ChorusOS 4.0 Introduction

Appendix A Configuring IPC

This appendix describes how to configure the IPC feature within the ChorusOS operating system to provide either local IPC communication, remote IPC communication over Ethernet, or remote IPC communication over the VME bus.

Generic IPC Configuration

IPC Feature Configuration

The ChorusOS IPC feature is an optional component of the ChorusOS kernel which can be added in three different configurations:

  1. local IPC. This configuration provides only local IPC communications.

  2. local IPC + remote IPC. This configuration enables local and remote IPC communications to take place over a network data-link such as Ethernet or ATM (Asynchronous Transfer Method). This data-link is also called an external data-link, which means that the data-link driver is implemented within an independent driver outside of the kernel. It is also unreliable.
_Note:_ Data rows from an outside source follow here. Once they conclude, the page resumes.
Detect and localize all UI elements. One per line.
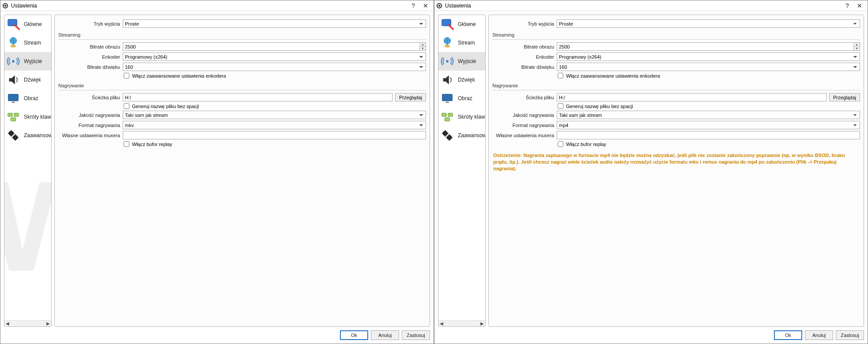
speaker-icon xyxy=(439,72,455,88)
video-bitrate-input[interactable] xyxy=(557,42,860,51)
sidebar-item-hotkeys[interactable]: Skróty klawisz xyxy=(438,108,485,126)
close-button[interactable]: ✕ xyxy=(419,1,432,11)
keyboard-icon xyxy=(5,109,21,125)
scroll-left-icon[interactable]: ◀ xyxy=(4,321,11,327)
dialog-buttons: Ok Anuluj Zastosuj xyxy=(4,327,430,340)
no-spaces-checkbox[interactable] xyxy=(124,103,129,109)
gears-icon xyxy=(5,127,21,143)
sidebar-item-output[interactable]: Wyjście xyxy=(438,52,485,71)
svg-rect-30 xyxy=(447,44,448,46)
sidebar-item-audio[interactable]: Dźwięk xyxy=(4,71,51,89)
svg-rect-14 xyxy=(11,118,15,121)
help-button[interactable]: ? xyxy=(407,1,419,11)
sidebar-item-stream[interactable]: Stream xyxy=(438,34,485,52)
muxer-settings-input[interactable] xyxy=(123,131,426,139)
sidebar-item-video[interactable]: Obraz xyxy=(4,89,51,108)
recording-path-input[interactable] xyxy=(123,93,392,101)
sidebar-item-stream[interactable]: Stream xyxy=(4,34,51,52)
sidebar-item-hotkeys[interactable]: Skróty klawisz xyxy=(4,108,51,126)
svg-rect-33 xyxy=(445,102,449,103)
muxer-settings-input[interactable] xyxy=(557,131,860,139)
output-mode-label: Tryb wyjścia xyxy=(492,21,554,26)
scroll-left-icon[interactable]: ◀ xyxy=(438,321,445,327)
window-title: Ustawienia xyxy=(11,3,407,9)
dialog-buttons: Ok Anuluj Zastosuj xyxy=(438,327,864,340)
keyboard-icon xyxy=(439,109,455,125)
encoder-select[interactable]: Programowy (x264) xyxy=(123,52,426,61)
svg-rect-11 xyxy=(11,102,15,103)
adv-encoder-checkbox-label: Włącz zaawansowane ustawienia enkodera xyxy=(132,73,226,79)
sidebar-item-label: Zaawansowan xyxy=(458,132,485,138)
settings-content: Tryb wyjścia Proste Streaming Bitrate ob… xyxy=(54,15,430,327)
encoder-select[interactable]: Programowy (x264) xyxy=(557,52,860,61)
titlebar: Ustawienia ? ✕ xyxy=(0,0,434,11)
recording-format-select[interactable]: mp4 xyxy=(557,121,860,129)
sidebar-item-video[interactable]: Obraz xyxy=(438,89,485,108)
wrench-icon xyxy=(439,16,455,32)
recording-format-select[interactable]: mkv xyxy=(123,121,426,129)
sidebar-item-advanced[interactable]: Zaawansowan xyxy=(4,126,51,145)
svg-rect-8 xyxy=(13,44,14,46)
recording-quality-select[interactable]: Taki sam jak stream xyxy=(123,111,426,119)
browse-button[interactable]: Przeglądaj xyxy=(829,93,860,101)
spinner-down[interactable]: ▼ xyxy=(419,47,426,50)
broadcast-icon xyxy=(439,53,455,69)
video-bitrate-input[interactable] xyxy=(123,42,426,51)
output-mode-select[interactable]: Proste xyxy=(557,19,860,28)
scroll-right-icon[interactable]: ▶ xyxy=(479,321,485,327)
svg-rect-12 xyxy=(8,113,12,117)
app-icon xyxy=(436,3,442,9)
spinner-up[interactable]: ▲ xyxy=(853,43,860,47)
no-spaces-checkbox-label: Generuj nazwę pliku bez spacji xyxy=(132,104,199,109)
sidebar-item-label: Skróty klawisz xyxy=(24,114,51,120)
sidebar-item-label: Obraz xyxy=(24,95,38,101)
no-spaces-checkbox-label: Generuj nazwę pliku bez spacji xyxy=(566,104,633,109)
sidebar-item-advanced[interactable]: Zaawansowan xyxy=(438,126,485,145)
help-button[interactable]: ? xyxy=(841,1,853,11)
cancel-button[interactable]: Anuluj xyxy=(805,330,833,340)
scroll-right-icon[interactable]: ▶ xyxy=(45,321,51,327)
audio-bitrate-label: Bitrate dźwięku xyxy=(58,64,120,70)
svg-rect-36 xyxy=(445,118,449,121)
monitor-icon xyxy=(5,90,21,106)
close-button[interactable]: ✕ xyxy=(853,1,866,11)
spinner-down[interactable]: ▼ xyxy=(853,47,860,50)
sidebar-item-general[interactable]: Główne xyxy=(4,15,51,34)
sidebar-hscroll[interactable]: ◀ ▶ xyxy=(438,320,485,326)
sidebar-item-output[interactable]: Wyjście xyxy=(4,52,51,71)
adv-encoder-checkbox[interactable] xyxy=(558,73,563,79)
audio-bitrate-select[interactable]: 160 xyxy=(557,63,860,71)
ok-button[interactable]: Ok xyxy=(340,330,368,340)
muxer-settings-label: Własne ustawienia muxera xyxy=(492,133,554,138)
output-mode-select[interactable]: Proste xyxy=(123,19,426,28)
broadcast-icon xyxy=(5,53,21,69)
recording-group-header: Nagrywanie xyxy=(55,79,430,90)
app-icon xyxy=(2,3,8,9)
browse-button[interactable]: Przeglądaj xyxy=(395,93,426,101)
video-bitrate-label: Bitrate obrazu xyxy=(58,44,120,49)
spinner-up[interactable]: ▲ xyxy=(419,43,426,47)
adv-encoder-checkbox[interactable] xyxy=(124,73,129,79)
replay-buffer-checkbox[interactable] xyxy=(558,141,563,147)
replay-buffer-checkbox[interactable] xyxy=(124,141,129,147)
wrench-icon xyxy=(5,16,21,32)
sidebar-hscroll[interactable]: ◀ ▶ xyxy=(4,320,51,326)
replay-buffer-checkbox-label: Włącz bufor replay xyxy=(132,142,172,147)
sidebar-item-audio[interactable]: Dźwięk xyxy=(438,71,485,89)
video-bitrate-label: Bitrate obrazu xyxy=(492,44,554,49)
recording-group-header: Nagrywanie xyxy=(489,79,864,90)
sidebar-item-general[interactable]: Główne xyxy=(438,15,485,34)
window-title: Ustawienia xyxy=(445,3,841,9)
apply-button[interactable]: Zastosuj xyxy=(402,330,430,340)
sidebar-item-label: Obraz xyxy=(458,95,472,101)
audio-bitrate-select[interactable]: 160 xyxy=(123,63,426,71)
sidebar-item-label: Główne xyxy=(24,21,42,27)
cancel-button[interactable]: Anuluj xyxy=(371,330,399,340)
ok-button[interactable]: Ok xyxy=(774,330,802,340)
settings-content: Tryb wyjścia Proste Streaming Bitrate ob… xyxy=(488,15,864,327)
recording-path-input[interactable] xyxy=(557,93,826,101)
recording-quality-label: Jakość nagrywania xyxy=(492,112,554,118)
no-spaces-checkbox[interactable] xyxy=(558,103,563,109)
apply-button[interactable]: Zastosuj xyxy=(836,330,864,340)
recording-quality-select[interactable]: Taki sam jak stream xyxy=(557,111,860,119)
  3. local IPC + remote IPC over the VME bus. This configuration allows local and remote IPC communications to take place over the VME bus.

The comand-line configuration tool configurator(1CC) is used to set up each configuration.

To configure the local IPC feature:


% configurator -set IPC=true 

To configure the local IPC + remote IPC feature:


% configurator -set IPC_REMOTE=true
% configurator -set IPC_REMOTE_COMM=EXT

To configure the local IPC + remote IPC feature over the VME bus:


% configurator -set IPC_REMOTE=true
% configurator -set IPC_REMOTE_COMM=VME

Site Number Administration

The IPC feature has the concept of a site number, a 32-bit unsigned integer which uniquely identifies a target board. Applications exchange messages through IPC ports, which are designated by a global identifier which includes the site number of the target board where the port is located.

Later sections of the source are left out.